> **Records supplied**
+ + + + + + +

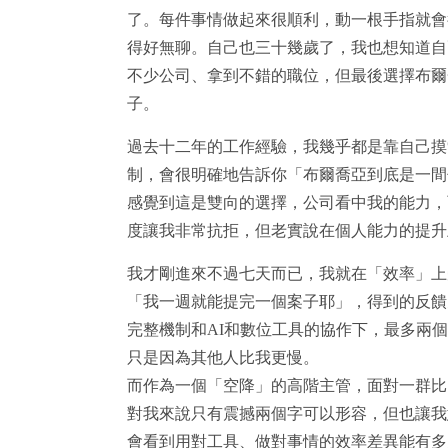
了。每件事情做起來很順利，動一根手指就會
得好無聊。自己也三十幾歲了，我也想知道自
不少公司、拿到不錯的職位，但最後選擇布爾
子。
過去十二年的工作經驗，我幾乎都是靠自己摸索，但
制，會很明確地告訴你「布爾喬亞到底是一間
感覺到這是雙向的選擇，公司看中我的能力，
度讓我非常抗拒，但老實說在個人能力的提升
我才剛進來不過七天而已，我就在「效率」上
「我一週就能提完一個案子耶」，得到的反饋
完整機制和AI和數位工具的協作下，最多兩
只是因為其他人比我更慢。
而作為一個「空降」的高階主管，面對一群比
對我來說只有震撼兩個字可以形容，但也讓我
會看到用對工具、做對事情的效率差異能有多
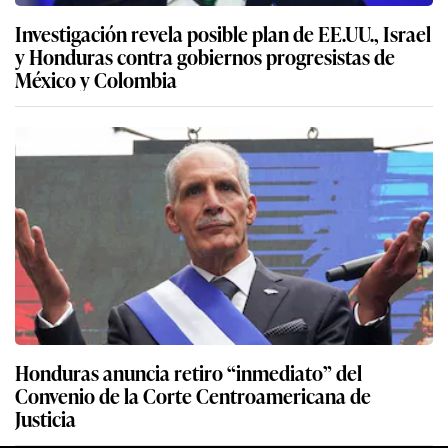
Investigación revela posible plan de EE.UU., Israel
y Honduras contra gobiernos progresistas de
México y Colombia
Honduras anuncia retiro “inmediato” del
Convenio de la Corte Centroamericana de
Justicia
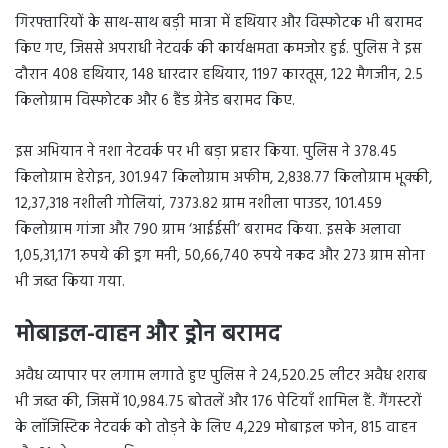
गिरफ्तारियों के साथ-साथ बड़ी मात्रा में हथियार और विस्फोटक भी बरामद
किए गए, जिससे अपराधी नेटवर्क की कार्यक्षमता कमजोर हुई. पुलिस ने इस
दौरान 408 हथियार, 148 धारदार हथियार, 1197 कारतूस, 122 मैगजीन, 2.5
किलोग्राम विस्फोटक और 6 हैंड ग्रेनेड बरामद किए.
इस अभियान ने नशा नेटवर्क पर भी बड़ा प्रहार किया. पुलिस ने 378.45
किलोग्राम हेरोइन, 301.947 किलोग्राम अफीम, 2,838.77 किलोग्राम भूक्की,
12,37,318 नशीली गोलियां, 7373.82 ग्राम नशीला पाउडर, 101.459
किलोग्राम गांजा और 790 ग्राम ‘आईईसी’ बरामद किया. इसके अलावा
1,05,31,171 रुपये की ड्रग मनी, 50,66,740 रुपये नकद और 273 ग्राम सोना
भी जब्त किया गया.
मोबाइल-वाहन और ड्रोन बरामद
अवैध व्यापार पर लगाम लगाते हुए पुलिस ने 24,520.25 लीटर अवैध शराब
भी जब्त की, जिसमें 10,984.75 बोतलें और 176 पेटियाँ शामिल हैं. गैंगस्टरों
के लॉजिस्टिक नेटवर्क को तोड़ने के लिए 4,229 मोबाइल फोन, 815 वाहन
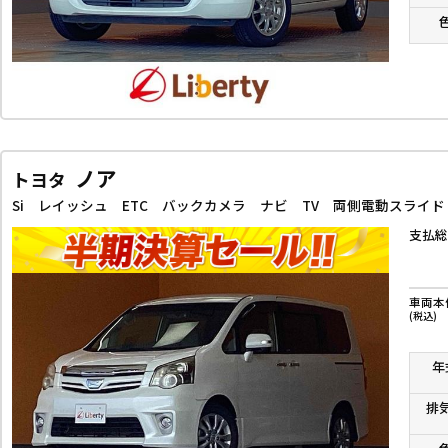
ノア
トヨタ
支払総
車両本
(税込)
年
排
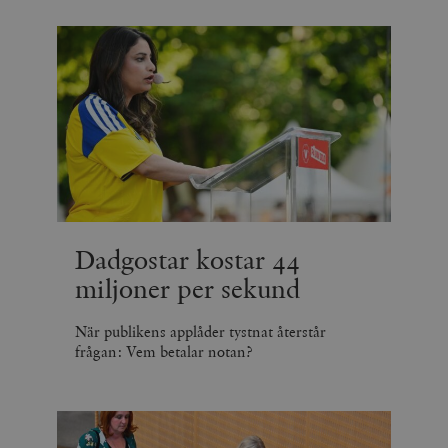
Dadgostar kostar 44
miljoner per sekund
När publikens applåder tystnat återstår
frågan: Vem betalar notan?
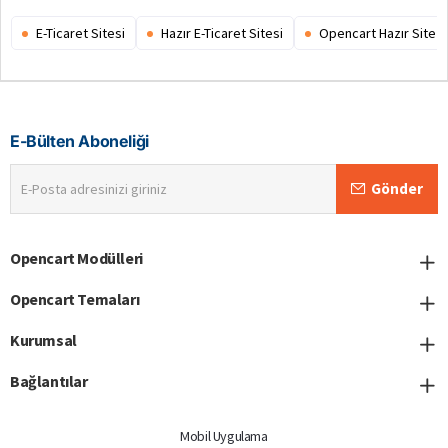
E-Ticaret Sitesi
Hazır E-Ticaret Sitesi
Opencart Hazır Site
E-Bülten Aboneliği
E-
Gönder
Posta
adresinizi
giriniz
Opencart Modülleri
Opencart Temaları
Kurumsal
Bağlantılar
Mobil Uygulama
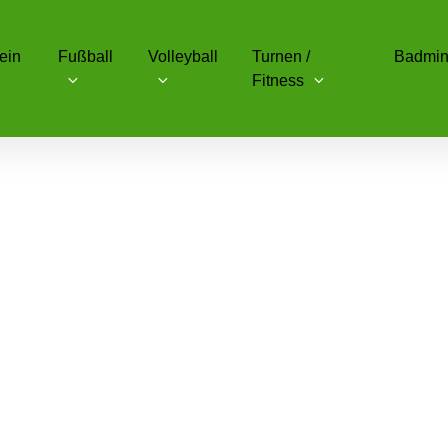
ein
Fußball
Volleyball
Turnen /
Badmin
Fitness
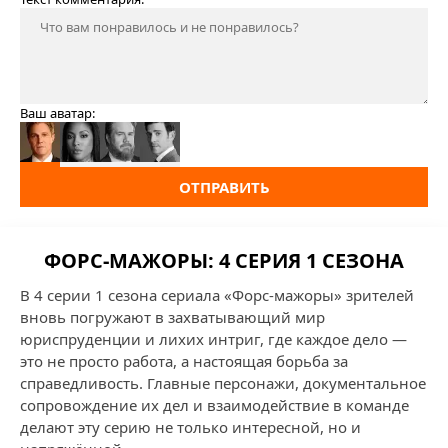
Ваш аватар:
ОТПРАВИТЬ
ФОРС-МАЖОРЫ: 4 СЕРИЯ 1 СЕЗОНА
В 4 серии 1 сезона сериала «Форс-мажоры» зрителей
вновь погружают в захватывающий мир
юриспруденции и лихих интриг, где каждое дело —
это не просто работа, а настоящая борьба за
справедливость. Главные персонажи, документальное
сопровождение их дел и взаимодействие в команде
делают эту серию не только интересной, но и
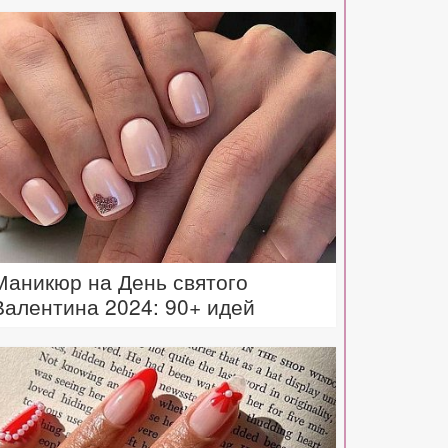
Маникюр на День святого
Валентина 2024: 90+ идей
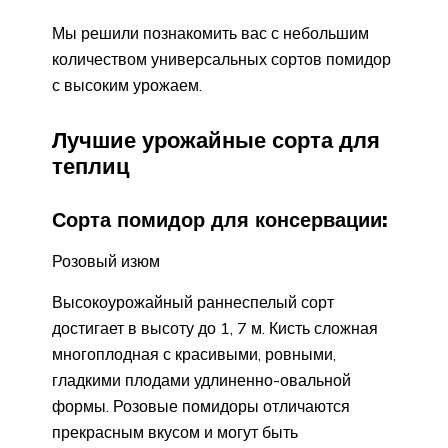
Мы решили познакомить вас с небольшим
количеством универсальных сортов помидор
с высоким урожаем.
Лучшие урожайные сорта для
теплиц
Сорта помидор для консервации:
Розовый изюм
Высокоурожайный раннеспелый сорт
достигает в высоту до 1, 7 м. Кисть сложная
многоплодная с красивыми, ровными,
гладкими плодами удлиненно-овальной
формы. Розовые помидоры отличаются
прекрасным вкусом и могут быть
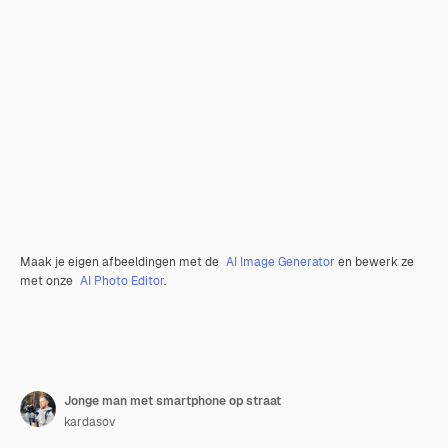
Maak je eigen afbeeldingen met de
AI Image Generator
en bewerk ze
met onze
AI Photo Editor
.
Jonge man met smartphone op straat
kardasov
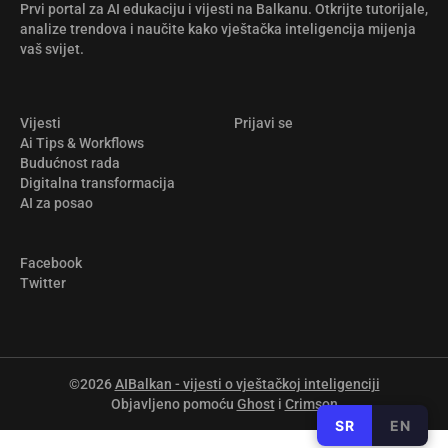
Prvi portal za AI edukaciju i vijesti na Balkanu. Otkrijte tutorijale,
analize trendova i naučite kako vještačka inteligencija mijenja
vaš svijet.
Vijesti
Prijavi se
Ai Tips & Workflows
Budućnost rada
Digitalna transformacija
AI za posao
Facebook
Twitter
©2026
AIBalkan - vijesti o vještačkoj inteligenciji
Objavljeno pomoću
Ghost
i
Crimson
SR
EN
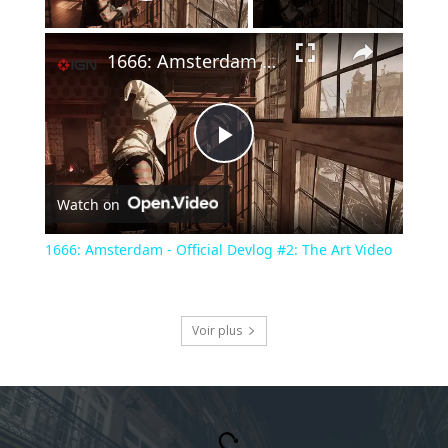
Play Video
×
1666: Amsterdam - Official Devlog #2: The Art Video
Play
Watch on
Video
1666: Amsterdam - Official Devlog #2: The Art Video
Voir plus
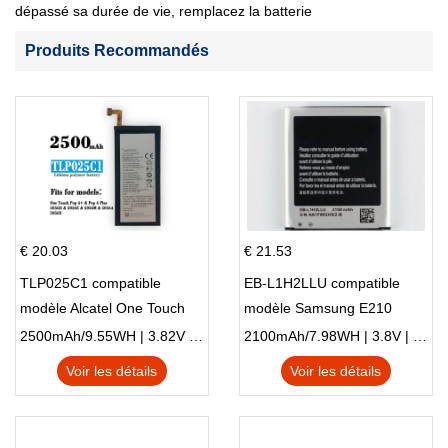
dépassé sa durée de vie, remplacez la batterie
Produits Recommandés
€ 20.03
€ 21.53
TLP025C1 compatible
EB-L1H2LLU compatible
modèle Alcatel One Touch
modèle Samsung E210
Pop 4 Plus OT-5056D
E210K i939
2500mAh/9.55WH | 3.82V | Li-ion ...
2100mAh/7.98WH | 3.8V | Li-ion ...
Voir les détails
Voir les détails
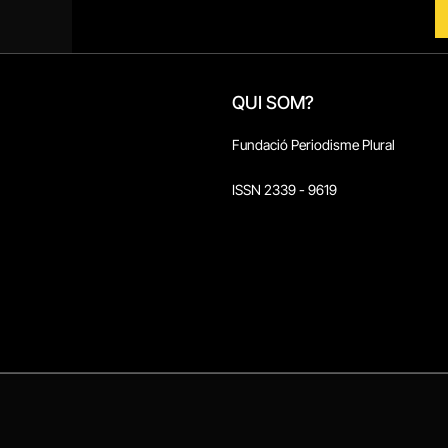
QUI SOM?
Fundació Periodisme Plural
ISSN 2339 - 9619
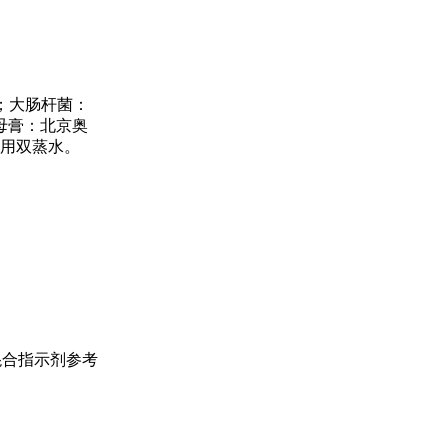
ts）；大肠杆菌：
母膏：北京奥
使用双蒸水。
红混合指示剂参考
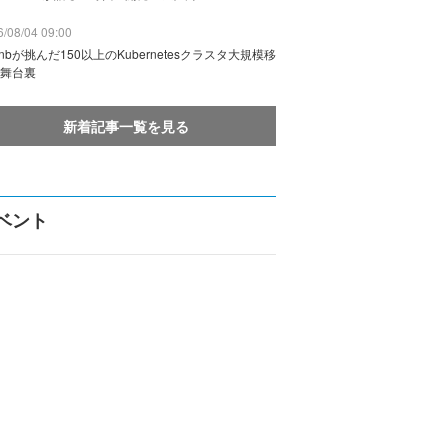
/08/04 09:00
rbnbが挑んだ150以上のKubernetesクラスタ大規模移
舞台裏
新着記事一覧を見る
ベント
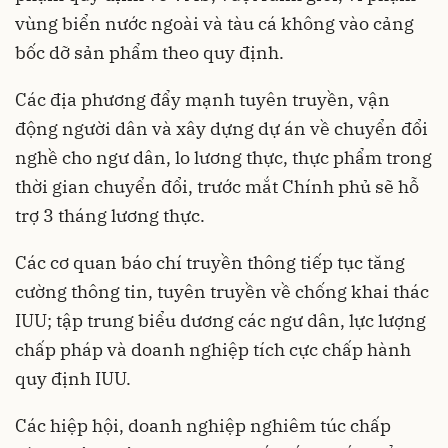
vùng biển nước ngoài và tàu cá không vào cảng
bốc dỡ sản phẩm theo quy định.
Các địa phương đẩy mạnh tuyên truyền, vận
động người dân và xây dựng dự án về chuyển đổi
nghề cho ngư dân, lo lương thực, thực phẩm trong
thời gian chuyển đổi, trước mắt Chính phủ sẽ hỗ
trợ 3 tháng lương thực.
Các cơ quan báo chí truyền thông tiếp tục tăng
cường thông tin, tuyên truyền về chống khai thác
IUU; tập trung biểu dương các ngư dân, lực lượng
chấp pháp và doanh nghiệp tích cực chấp hành
quy định IUU.
Các hiệp hội, doanh nghiệp nghiêm túc chấp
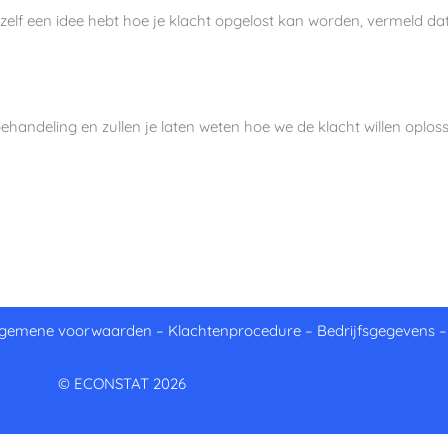
 zelf een idee hebt hoe je klacht opgelost kan worden, vermeld da
behandeling en zullen je laten weten hoe we de klacht willen oplo
lgemene voorwaarden
–
Klachtenprocedure
–
Bedrijfsgegevens
© ECONSTAT 2026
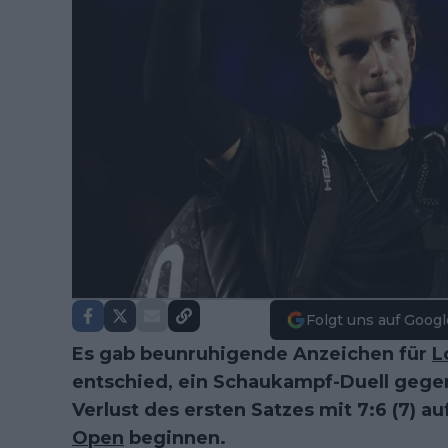
Folgt uns auf Googl
Es gab beunruhigende Anzeichen für
L
entschied, ein Schaukampf-Duell gege
Verlust des ersten Satzes mit 7:6 (7) a
Open
beginnen.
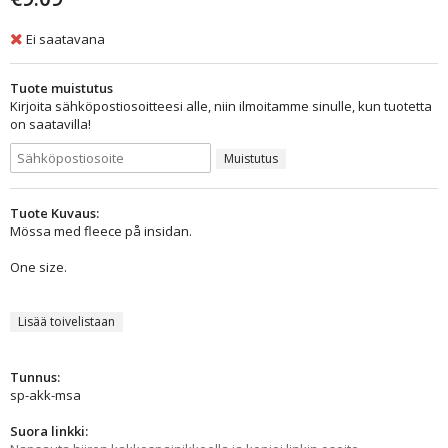
Ei saatavana
Tuote muistutus
Kirjoita sähköpostiosoitteesi alle, niin ilmoitamme sinulle, kun tuotetta
on saatavilla!
Muistutus
Tuote Kuvaus:
Mössa med fleece på insidan.
One size.
Lisää toivelistaan
Tunnus:
sp-akk-msa
Suora linkki:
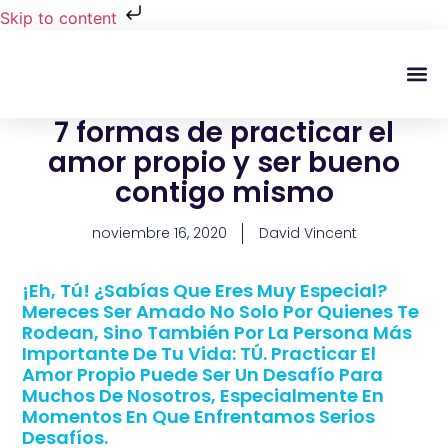
Skip to content
Regala Te
Ivonne L
7 formas de practicar el
amor propio y ser bueno
contigo mismo
noviembre 16, 2020
David Vincent
¡Eh, Tú! ¿Sabías Que Eres Muy Especial?
Mereces Ser Amado No Solo Por Quienes Te
Rodean, Sino También Por La Persona Más
Importante De Tu Vida: TÚ. Practicar El
Amor Propio Puede Ser Un Desafío Para
Muchos De Nosotros, Especialmente En
Momentos En Que Enfrentamos Serios
Desafíos.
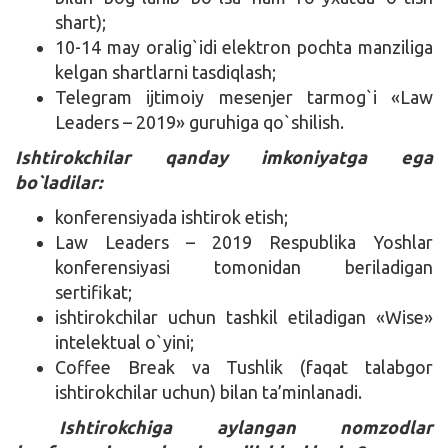
shart);
10-14 may oralig`idi elektron pochta manziliga
kelgan shartlarni tasdiqlash;
Telegram ijtimoiy mesenjer tarmog`i «Law
Leaders – 2019» guruhiga qo`shilish.
Ishtirokchilar qanday imkoniyatga ega
bo`ladilar:
konferensiyada ishtirok etish;
Law Leaders – 2019 Respublika Yoshlar
konferensiyasi tomonidan beriladigan
sertifikat;
ishtirokchilar uchun tashkil etiladigan «Wise»
intelektual o`yini;
Coffee Break va Tushlik (faqat talabgor
ishtirokchilar uchun) bilan ta’minlanadi.
Ishtirokchiga aylangan nomzodlar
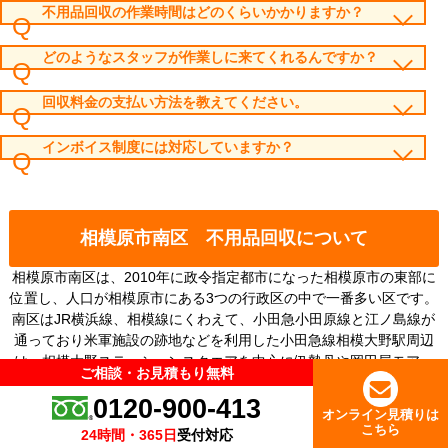
不用品回収の作業時間はどのくらいかかりますか？
どのようなスタッフが作業しに来てくれるんですか？
回収料金の支払い方法を教えてください。
インボイス制度には対応していますか？
相模原市南区 不用品回収について
相模原市南区は、2010年に政令指定都市になった相模原市の東部に
位置し、人口が相模原市にある3つの行政区の中で一番多い区です。
南区はJR横浜線、相模線にくわえて、小田急小田原線と江ノ島線が
通っており米軍施設の跡地などを利用した小田急線相模大野駅周辺
は、相模大野ステーションスクエアを中心に伊勢丹や岡田屋モアー
ご相談・お見積もり無料
ご相談・お見積もり無料
ズなどが立ち並び、幅広い年齢層の買い物客や家族連れでにぎやか
0120-900-413
0120-900-413
な雰囲気です。
オンライン見積りは
オンライン見積りは
下記が特にご相談が多いエリアになっております。
こちら
こちら
24時間・365日
24時間・365日
受付対応
受付対応
相模大野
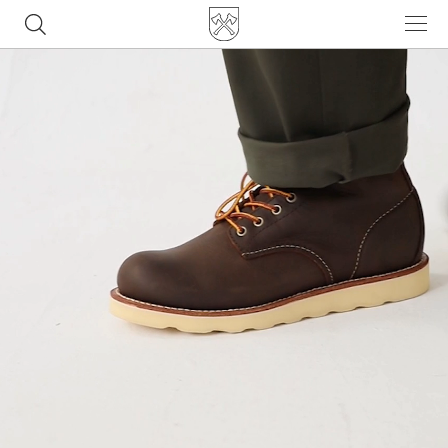
Часто ищут
ботинки
куртка
брюки
рюкзак
джинсы
Популярные товары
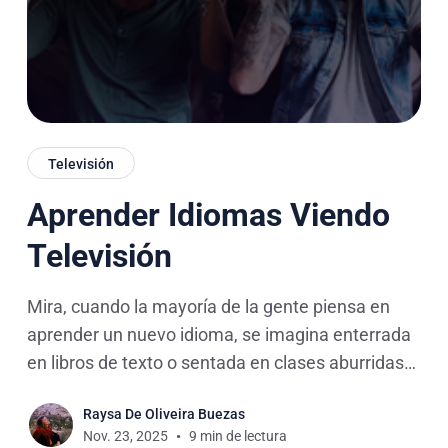
Televisión
Aprender Idiomas Viendo
Televisión
Mira, cuando la mayoría de la gente piensa en
aprender un nuevo idioma, se imagina enterrada
en libros de texto o sentada en clases aburridas
de gramática. Así que en este artículo, te vamos
Raysa De Oliveira Buezas
a enseñar exactamente cómo usar la televisión
Nov. 23, 2025
9 min de lectura
como tu arma secreta para aprender idiomas. Te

+ + + + + + +

Filter the entries above and copy only the lines that hold "uchun".

ishtirokchilar uchun tashkil etiladigan «Wise»
ishtirokchilar uchun) bilan ta’minlanadi.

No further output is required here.